I am describing this in such detail as it was so, so helpful to me, and I commend it to you: contemplative reading; conversational reading. A practice towards personal stretching and communal pondering (a gift of a phrase from Marilyn Nelson). It does feel to me that some of us — not all — while still tender, are finally able in this late 2022 to look up and around from the many traumas of the last few years, and get settled inside ourselves as we walk into callings placed before us. Within that we are called to clarity that we are not alone in this, and there is much we do not know. We can and must seek out companions and teachers, summoning great tenderness and curiosity towards ourselves and the world.
This exploration and way of seeing will weave through our next season of On Being in the new year, which we are excitedly now planning. It suffuses the spirit of the Lab for the Art of Living, which continues to gestate with great spirit as our team works to bring our content closer to life through practices, tools, and with new and exciting ways of doing this together. You can look forward to an unfolding of offerings from “the Lab” in the months ahead. This newsletter will be the place to encounter all of that — a core touchpoint that will offer avenues to every expression of our work in the world.
The book that’s been building in me for years, and was interrupted by pandemic, is coming out of all that messy handwriting I committed to. And my colleagues and I are dreaming up ways to share, conversationally, as I write.
But for now I will end this rather long missive of return,
P.S. A few more glimpses from Berlin:
Header Image: This was taken on a day trip to an amusement park on the outskirts of Berlin. To our surprise, the place was full of young Soviet soldiers relaxing and enjoying themselves on that day — a rare and almost shocking sight. You can see a group of them behind me (which is really what this photograph was meant to capture.)
Left: The Glienicke Bridge, which still in the 80s was a boundary not just between the two Germanies but between Germany and Europe and a singular point where sovereign territories of the Soviet Union and the United States touched — Soviet-occupied Potsdam and American-occupied West Berlin. I once watched a dramatic exchange of spies enacted across this bridge. On this trip, I rode a bike across it with glee and marveled at its ordinariness.
Center: I walked and cycled through the Brandenburg Gate as often as possible, always with a sense of wonder.

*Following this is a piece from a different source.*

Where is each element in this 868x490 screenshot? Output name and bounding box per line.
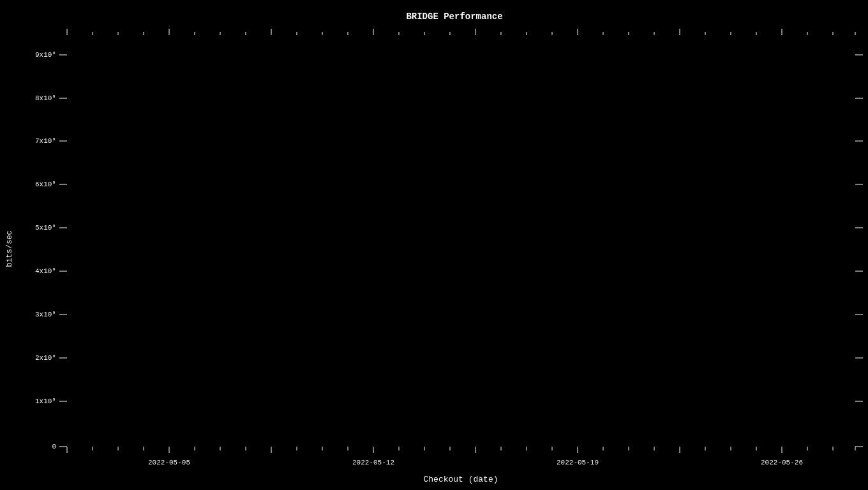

In my time it was at the seam of the divided city, blocked by the Wall, and encircled by watchtowers, binoculars, and guns.
Right: Hegel's grave, in a quiet cemetery in the old East Berlin which I used to sit in, now part of the whole city. Also the resting place of Bertolt Brecht and Helene Weigel, Christa Wolf, and others.
Left: I relished getting up close to the Victory Column near the Brandenburg Gate. For many years I've had a likeness of the Goddess Victoria, sketched by an East German friend many years ago, above my fireplace at home. This female figure, Victoria, is a great witness to the drama and unpredictability of history across time, specifically history in Germany but a truth for us all, first from atop the Brandenburg Gate, then from this column. She watched Napoleon march through, as well as the Prussian Army, Hitler, and the Red Army. She presided with her perpetual calm on the night of November 9, 1989, as the entire city of East Berlin poured across and reclaimed the wholeness of their city.
Right: Her likeness above my fireplace.